Because the "target depressed key" of the assigner AS(4) is "two
depressed keys from the lowest-pitch depressed key (note)", it is
determined that there are target depressed keys in all of the
measures, so that control proceeds to step S5. In the example
musical score, the highest-pitch note in the third measure, two
notes from the highest-pitch note in the fourth measure and three
notes from the highest-pitch note in the fifth measure are not
regarded as the target depressed keys. At step S5, a tone
generating tone pitch of the assigner AS(4) is determined on the
basis of the priority rule and the number of tones to be generated.
Because the priority rule of the assigner AS(4) is "higher-pitch
note priority" and the number of tones to be generated of the
assigner AS(4) is "1", the highest-pitch note of the target
depressed keys (highest-pitch note of the depressed keys in the
first and second measures, and second note from the lowest-pitch
note of the target depressed keys in the third to fifth measures)

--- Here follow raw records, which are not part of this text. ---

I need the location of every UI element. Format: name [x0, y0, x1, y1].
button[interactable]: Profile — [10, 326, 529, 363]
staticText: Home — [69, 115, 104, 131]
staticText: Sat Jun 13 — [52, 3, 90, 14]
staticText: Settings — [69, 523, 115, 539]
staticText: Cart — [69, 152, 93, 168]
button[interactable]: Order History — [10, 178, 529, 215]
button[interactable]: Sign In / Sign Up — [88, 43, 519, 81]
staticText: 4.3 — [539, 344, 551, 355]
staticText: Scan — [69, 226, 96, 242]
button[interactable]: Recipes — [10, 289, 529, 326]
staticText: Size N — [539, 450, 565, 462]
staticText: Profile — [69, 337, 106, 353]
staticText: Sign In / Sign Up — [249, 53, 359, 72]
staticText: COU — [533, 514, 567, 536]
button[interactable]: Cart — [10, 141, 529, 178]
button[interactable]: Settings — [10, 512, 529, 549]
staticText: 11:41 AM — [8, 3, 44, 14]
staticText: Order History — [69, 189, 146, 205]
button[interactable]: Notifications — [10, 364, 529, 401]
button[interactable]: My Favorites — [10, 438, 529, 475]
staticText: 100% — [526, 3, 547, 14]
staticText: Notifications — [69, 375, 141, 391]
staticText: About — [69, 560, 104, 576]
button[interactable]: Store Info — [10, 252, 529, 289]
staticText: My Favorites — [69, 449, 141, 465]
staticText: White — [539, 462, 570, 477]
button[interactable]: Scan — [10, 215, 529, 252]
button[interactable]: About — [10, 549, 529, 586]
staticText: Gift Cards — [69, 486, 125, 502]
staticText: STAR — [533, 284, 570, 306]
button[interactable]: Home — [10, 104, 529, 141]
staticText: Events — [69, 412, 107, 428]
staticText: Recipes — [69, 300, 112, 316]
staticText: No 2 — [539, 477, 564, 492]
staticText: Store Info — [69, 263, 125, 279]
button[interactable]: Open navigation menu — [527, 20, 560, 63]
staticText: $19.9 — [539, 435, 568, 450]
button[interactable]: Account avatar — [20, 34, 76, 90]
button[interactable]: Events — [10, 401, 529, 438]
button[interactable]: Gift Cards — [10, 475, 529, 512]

is determined as the tone generating tone pitch of the assigner
AS(4). Namely, when only one note has been performed, that note is
selected as the tone generating tone pitch of the assigner AS(4).

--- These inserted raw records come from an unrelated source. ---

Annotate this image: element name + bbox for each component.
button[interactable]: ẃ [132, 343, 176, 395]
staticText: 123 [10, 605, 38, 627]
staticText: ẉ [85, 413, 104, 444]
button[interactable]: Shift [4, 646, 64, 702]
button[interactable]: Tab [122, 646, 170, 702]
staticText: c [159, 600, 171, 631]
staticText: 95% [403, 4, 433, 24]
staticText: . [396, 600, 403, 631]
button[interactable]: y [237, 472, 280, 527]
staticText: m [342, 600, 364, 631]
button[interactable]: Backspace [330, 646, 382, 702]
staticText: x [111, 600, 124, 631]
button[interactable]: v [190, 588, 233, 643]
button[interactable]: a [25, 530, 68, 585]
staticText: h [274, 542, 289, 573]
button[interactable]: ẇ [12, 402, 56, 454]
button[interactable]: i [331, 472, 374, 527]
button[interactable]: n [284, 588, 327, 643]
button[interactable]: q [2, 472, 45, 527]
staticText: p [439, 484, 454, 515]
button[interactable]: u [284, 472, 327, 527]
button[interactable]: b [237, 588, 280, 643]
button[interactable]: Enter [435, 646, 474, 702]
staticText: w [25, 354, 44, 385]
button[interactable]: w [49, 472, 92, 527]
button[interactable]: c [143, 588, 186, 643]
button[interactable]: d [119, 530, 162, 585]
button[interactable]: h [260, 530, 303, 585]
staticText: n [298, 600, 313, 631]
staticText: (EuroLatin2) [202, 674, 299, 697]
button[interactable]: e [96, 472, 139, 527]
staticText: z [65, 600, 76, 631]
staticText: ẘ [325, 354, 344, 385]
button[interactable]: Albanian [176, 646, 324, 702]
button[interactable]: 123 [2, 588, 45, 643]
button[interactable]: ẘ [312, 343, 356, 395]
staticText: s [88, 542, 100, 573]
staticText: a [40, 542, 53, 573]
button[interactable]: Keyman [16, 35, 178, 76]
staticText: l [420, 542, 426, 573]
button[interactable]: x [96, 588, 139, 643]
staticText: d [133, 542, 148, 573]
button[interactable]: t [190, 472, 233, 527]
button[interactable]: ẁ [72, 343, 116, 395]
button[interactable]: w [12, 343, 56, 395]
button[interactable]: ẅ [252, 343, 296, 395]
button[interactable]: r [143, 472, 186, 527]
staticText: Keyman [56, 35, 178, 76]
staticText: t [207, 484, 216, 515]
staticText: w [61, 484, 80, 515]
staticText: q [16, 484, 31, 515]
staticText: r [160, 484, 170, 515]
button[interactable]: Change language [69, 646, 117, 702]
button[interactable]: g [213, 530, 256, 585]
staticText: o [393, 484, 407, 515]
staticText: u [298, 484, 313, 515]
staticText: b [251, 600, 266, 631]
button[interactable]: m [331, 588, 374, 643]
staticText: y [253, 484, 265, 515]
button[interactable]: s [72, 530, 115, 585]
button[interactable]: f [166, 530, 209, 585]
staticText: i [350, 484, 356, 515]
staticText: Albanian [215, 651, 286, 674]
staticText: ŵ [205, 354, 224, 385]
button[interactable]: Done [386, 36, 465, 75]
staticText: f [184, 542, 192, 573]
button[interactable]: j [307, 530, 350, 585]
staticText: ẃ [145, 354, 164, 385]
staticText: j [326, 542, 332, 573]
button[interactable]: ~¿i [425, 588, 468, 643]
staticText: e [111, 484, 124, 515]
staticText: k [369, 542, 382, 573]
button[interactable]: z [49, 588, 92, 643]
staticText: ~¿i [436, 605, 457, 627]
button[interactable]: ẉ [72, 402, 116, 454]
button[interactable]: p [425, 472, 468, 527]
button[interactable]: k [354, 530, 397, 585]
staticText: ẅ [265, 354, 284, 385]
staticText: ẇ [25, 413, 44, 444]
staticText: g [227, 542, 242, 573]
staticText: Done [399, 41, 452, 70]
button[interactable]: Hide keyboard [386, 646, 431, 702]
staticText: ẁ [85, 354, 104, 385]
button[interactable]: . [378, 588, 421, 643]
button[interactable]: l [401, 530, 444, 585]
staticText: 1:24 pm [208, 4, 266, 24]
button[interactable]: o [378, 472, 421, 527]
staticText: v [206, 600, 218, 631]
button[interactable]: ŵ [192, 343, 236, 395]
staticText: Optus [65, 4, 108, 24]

When two or more notes have been performed, the second note from
the lowest-pitch note is selected as the tone generating tone pitch
of the assigner AS(4). After that, a tone of the determined tone
generating tone pitch is generated with the tenor sax tone color at
step S6.
[0067] For the assigner AS(5), the "target depressed key" is "all
depressed keys", the priority rule is "lower-pitch note priority",
the number of tones to be generated is "1", and the tone color is
set at "baritone sax", as defined in the assigner setting table
shown in FIG. 4. When the assigner AS(5) is selected at step S3 of
FIG. 3, a determination is made, at step S4, as to whether the
target depressed keys of the assigner AS(5) are included in the
current key depression state. Because the "target depressed key" of
the assigner AS(5) is "all depressed keys", it is always determined
that there are target depressed keys, so that control proceeds to
step S5. At step S5, a tone generating tone pitch of the assigner
AS(5) is determined on the basis of the priority rule and the
number of tones to be generated. Because the priority rule of the
assigner AS(5) is "lower-pitch note priority" and the number of
tones to be generated of the assigner AS(5) is "1", one note of the
lowest-pitch depressed key is determined as the tone generating
tone pitch of the assigner AS(5). After that, a tone of the
determined tone generating tone pitch is generated with the
baritone sax tone color at step S6.
[0068] First two notes (surrounded by one-dot-dash line) in the
first measure of the assigner AS(1), first two notes (surrounded by
one-dot-dash line) in the second measure of the assigner AS(2) and
three notes (surrounded by one-dot-dash line) in the fifth measure
of the assigner AS(5) are all of tone pitches not included in
ranges (tone pitch ranges) of the raw musical instruments
corresponding to the tone colors set for the assigners AS in
question. For these tone pitches, however, natural performances
similar to those executed by the raw (natural) musical instruments
can be provided by processing performed with reference to the
outside-range note processing setting table shown in FIG. 5. For
example, because the outside-range note processing setting table of
FIG. 5 defines that the tone color of the trumpet be sounded as
designated even for a tone pitch outside the range, the first two
notes (surrounded by one-dot-dash line) in the first measure of the
assigner AS(1) and the first two notes (surrounded by one-dot-dash
line) in the second measure of the assigner AS(2) are sounded at
the tone pitches indicated in the example musical score. Further,
for the baritone sax, the outside-range note processing setting
table of FIG. 5 defines that a tone pitch outside the range be
octave-shifted, the three notes of "C1" (surrounded by one-dot-dash
line) in the fifth measure of the assigner AS(5) are raised by one
octave so as to fall within the range because "C1" is lower than
the range (D1-F#3) of the baritone sax; thus, these three notes of
"C1" are sounded as tones of "C2". Thus, by performing the
outside-range note processing, the instant embodiment can realize a
more natural ensemble performance with the respective
characteristics of the raw musical instruments taken into
account.
[0069] Next, with reference to example musical scores shown in
FIGS. 8 and 9, a detailed description will be given about a
modified example of the assignment control processing shown in FIG.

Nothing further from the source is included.